L’affaire a été fixée et retenue à l’audience du 16 février 2026.
A cette occasion, la société demanderesse, représentée par son conseil, a maintenu ses demandes telles que formulées aux termes de son assignation, valant dernières conclusions.
Au soutien de ses prétentions, elle fait valoir que la société MABM lui est redevable de la somme de 12 307,94 euros du fait des réparations rendues nécessaires suite à son départ et de charges eau, électricité et internet impayées, qu’elle a apposé son « bon pour accord » sur le décompte établi à la sortie des lieux, qu’elle s’était engagée à lui rembourser cette somme avant le 31 mars 2023 et qu’elle fait l’objet d’une procédure de liquidation judiciaire.
En défense, M. [Q] n’a pas comparu.
Pour un plus ample exposé des faits, prétentions et moyens de la partie demanderesse, il est expressément renvoyé à son assignation, conformément à l’article 455 du code de procédure civile.

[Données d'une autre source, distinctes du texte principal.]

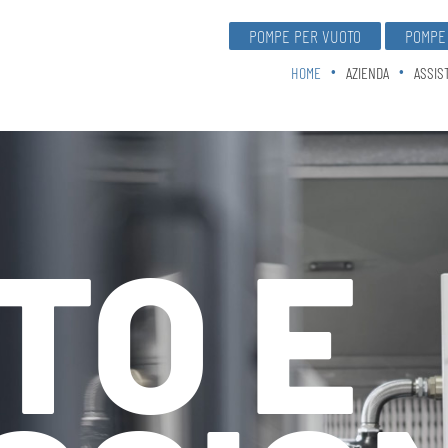
POMPE PER VUOTO
POMPE 
HOME
AZIENDA
ASSIS
TO E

En cet état, l’affaire a été mise en délibéré, la décision étant prononcée par mise à disposition au greffe le 20 avril 2026, prorogée à la date du 18 mai 2026.
MOTIFS DE LA DECISION
Sur les réouvertures des débats
Aux termes des articles 444 et 446-3 du code de procédure civile, le juge des contentieux de la protection peut ordonner la réouverture des débats et peut inviter, à tout moment, les parties à fournir les explications de fait et de droit qu’il estime nécessaires à la solution du litige et les mettre en demeure de produire dans le délai qu’il détermine tous les documents ou justifications propres à l’éclairer, faute de quoi il peut passer outre et statuer en tirant toute conséquence de l’abstention de la partie ou de son refus.
Conformément aux dispositions de l’article 31 du code de procédure civile, l’action est ouverte à tous ceux qui ont un intérêt légitime au succès ou au rejet d’une prétention, sous réserve des cas dans lesquels la loi attribue le droit d’agir aux seules personnes qu’elle qualifie pour élever ou combattre une prétention, ou pour défendre un intérêt déterminé.

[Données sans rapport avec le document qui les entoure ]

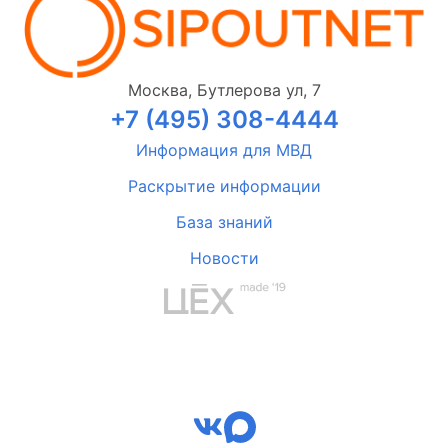
Москва, Бутлерова ул, 7
+7 (495) 308-4444
Информация для МВД
Раскрытие информации
База знаний
Новости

Il ressort de l’article 125 du Code de procédure civile que les fins de non-recevoir doivent être relevées d’office lorsqu’elles ont un caractère d’ordre public, notamment lorsqu’elles résultent de l’inobservation des délais dans lesquels doivent être exercées les voies de recours ou de l’absence d’ouverture d’une voie de recours.
Le juge peut relever d’office la fin de non-recevoir tirée du défaut d’intérêt, du défaut de qualité ou de la chose jugée.
Selon l’article L. 622-28 alinéa 2 du code de commerce, le jugement d’ouverture arrête le cours des intérêts légaux et conventionnels, ainsi que de tous intérêts de retard et majorations, à moins qu’il ne s’agisse des intérêts résultant de contrats de prêt conclus pour une durée égale ou supérieure à un an ou de contrats assortis d’un paiement différé d’un an ou plus. Les personnes physiques coobligées ou ayant consenti une sûreté personnelle ou ayant affecté ou cédé un bien en garantie peuvent se prévaloir des dispositions du présent alinéa. Nonobstant les dispositions de l’article 1343-2 du code civil, les intérêts échus de ces créances ne peuvent produire des intérêts. Le jugement d’ouverture suspend jusqu’au jugement arrêtant le plan ou prononçant la liquidation toute action contre les personnes physiques coobligées ou ayant consenti une sûreté personnelle ou ayant affecté ou cédé un bien en garantie. Le tribunal peut ensuite leur accorder des délais ou un différé de paiement dans la limite de deux ans. Les créanciers bénéficiaires de ces garanties peuvent prendre des mesures conservatoires.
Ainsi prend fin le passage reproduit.